=== Problem description ===
Give all the lines below again, exactly, with no pictures.

________________

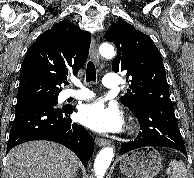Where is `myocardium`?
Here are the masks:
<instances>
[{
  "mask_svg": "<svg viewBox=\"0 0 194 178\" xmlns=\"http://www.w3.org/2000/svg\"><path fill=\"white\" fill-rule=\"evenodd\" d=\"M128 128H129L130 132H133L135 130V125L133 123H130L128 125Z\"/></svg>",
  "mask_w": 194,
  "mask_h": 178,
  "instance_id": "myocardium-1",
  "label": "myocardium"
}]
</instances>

________________

=== Answer area ===
Where is `myocardium`?
Here are the masks:
<instances>
[{
  "mask_svg": "<svg viewBox=\"0 0 194 178\" xmlns=\"http://www.w3.org/2000/svg\"><path fill=\"white\" fill-rule=\"evenodd\" d=\"M128 128H129L130 132H133L135 130V125L133 123H130L128 125Z\"/></svg>",
  "mask_w": 194,
  "mask_h": 178,
  "instance_id": "myocardium-1",
  "label": "myocardium"
}]
</instances>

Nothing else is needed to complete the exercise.